Student learning styles

Are there any learning styles?

Have you heard of different learning styles? Some are visual, others are listeners, and others have to touch something to learn. However, research findings most often confirm that learning styles are nothing but pleasant myths.

What are Learning Styles?


Learning styles (so-called Learning Styles) is a method of teaching theories about differences and the ways in which information is learned. In general, the point is that students can be divided into groups according to their “learning styles”, because everyone learns differently. Visuals, listeners, and tactics are the most commonly spoken about (although different researchers’ theories also mention other categories such as readers).

According to learning styles theory, teachers and students should learn their learning styles according to how they learn. Go to the site and find out morehttps://argoprep.com/blog/learning-styles-series-the-interpersonal-learner/

Thus, visual discussions should be turned around, and photographs should be viewed. Słuchowiec should listen to lectures on recording the recorder. Dotykowiec course should occupy about a hand, touch it, or at least a jump in the process of repeating words from English.

That sounds reasonable, doesn’t it?

Before you go any further, you can use a short quiz to find out what kind of student you have.

What kind of student are you?
If you want to have fun and see what kind of student you are, you can decide this short quiz and go back to the text.

Where do the theories of learning styles come from?
In the early nineties, New Zealand school inspector Neil Fleming decided to answer a question that had been bothering him for years. During his career he was hospitalised in 9000 different classes, but he did not know how some teachers managed to contact each of their students (and others did not). What is the difference in their approach?

He started to see how we liked it when someone gave us instructions. For example, if we want to go somewhere, then would we prefer someone to explain it to us, would we prefer to look at a map?

Popularity of learning styles

Following this example, he created the VARK questionnaire, which examines which of the four main categories of learning styles we belong to (Visual-visual, Hearing, Reading, and Kinestics). Probably on a wave of popularity building self-confidence in the 80’s and 90’s became very popular around the world – because each person is unique, everyone should have their own individual learning style!

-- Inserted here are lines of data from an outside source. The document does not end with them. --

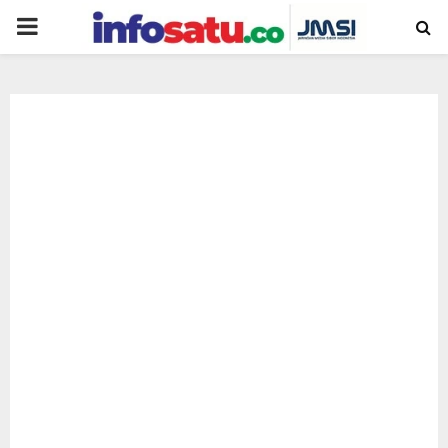
PRIMARY
MENU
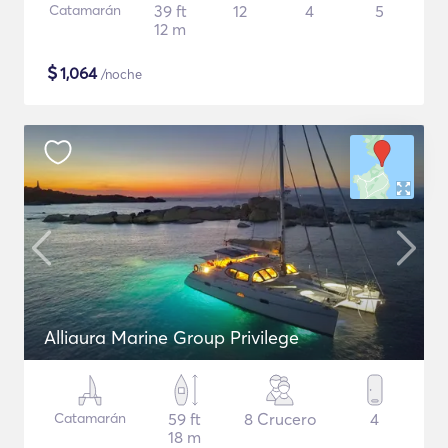
Catamarán
39 ft
12
4
5
12 m
$
1,064
/noche
Alliaura Marine Group Privilege
Catamarán
59 ft
8 Crucero
4
18 m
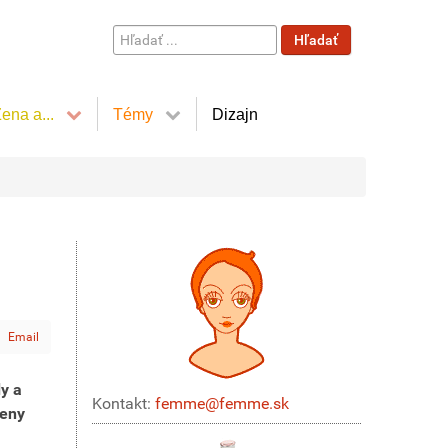
Hľadať
Hľadať
...
ena a...
Témy
Dizajn
Email
y a
Kontakt:
femme@femme.sk
meny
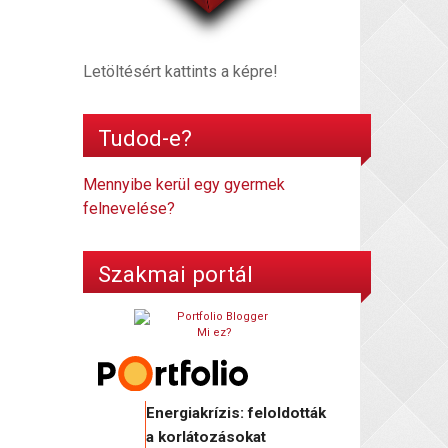
Letöltésért kattints a képre!
Tudod-e?
Mennyibe kerül egy gyermek
felnevelése?
Szakmai portál
Mi ez?
Energiakrízis: feloldották
a korlátozásokat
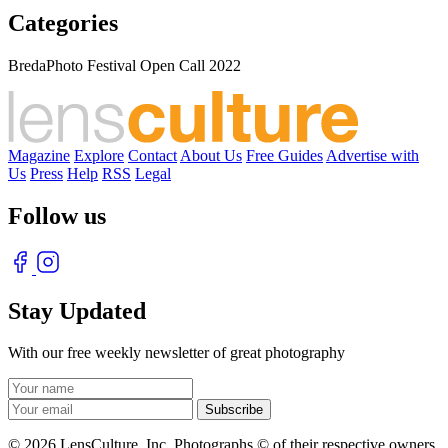
Categories
BredaPhoto Festival Open Call 2022
Magazine
Explore
Contact
About Us
Free Guides
Advertise with
Us
Press
Help
RSS
Legal
Follow us
Stay Updated
With our free weekly newsletter of great photography
© 2026 LensCulture, Inc. Photographs © of their respective owners.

According to Dr. Abby Knoll of Central University of Michigan today, every teacher loves to believe that if we just compare the learning style with the student, Einstein and I can do with everyone. Students and their parents think alike. If a student has bad grades at school, of course it’s not because he’s lazy and doesn’t study, but because the teacher doesn’t teach well!
Such tests are already being carried out for children of primary school age in the West. Every pupil, no doubt, has a theory about what kind of student he is. In 2014, 90% of teachers around the world believed there were such things as learning styles. It is such a consensus that it even deserves a place among the “50 Myths of Popular Psychology” in the popular book by Scott

Lilenfeld and Stephen Jay Lin. Why?

Styles of learning in the midst of criticism.
Unfortunately, no scientific research has confirmed an interesting theory about learning styles. Interestingly, such research usually begins with an optimistic description of this theory to finish the conclusion that, unfortunately, this theory does not work in practice.

On the contrary, there are many signs that we usually represent a combination of different learning styles.

For example, Dr. Husman (English research source here ) divided students according to their learning styles and suggested strategies that would suit them. It turned out, however, that students preferred to learn in their own way rather than as a questionnaire that they would have to learn. Moreover, even if they followed her instructions, their results were not better. In short, we like to learn according to our tried and tested methods. And even if we decide to change them, it won’t change anything!

In another experiment (English source here), researchers checked whether visual images would be better memorized by the images and the auditors of the word. It turned out, however, that there was no difference. Our learning style speaks only about how much we like to learn. And nothing else. It doesn’t affect our results.

After further research (the source of English here ), the researchers think that teachers should stop trying to adapt lessons to the “needs” of słuchowców because in the end, do more harm to them, in this way than help!

They should rather help them be friends with visual techniques that give the best results in their research – no matter what type of student we think.

How do you learn?

It does not mean that science has nothing to add about how to learn. Below are some tips from different researchers in the short video “What can people do to learn better?
I recommend reading them in Polish first, and then trying to watch the video below, which should be understood when you know what they will talk about.

  • Remember that everyone can know what they want.
  • Feel the comfort (comfort) of being uncomfortable. It’s okay if you don’t know anything.
  • If students know in advance what the result will be, it will not be interesting to discover (discover) new things.
  • The best pupils are curious. Ask questions.
  • Teach before bed, then it will be better coded in long-term memory.
  • Believe in yourself. Good students know that mistakes are good.
  • Ask the questions you are really interested in, not the questions you should ask.
  • Listen to the stories, not just look at the screen. Build your imagination.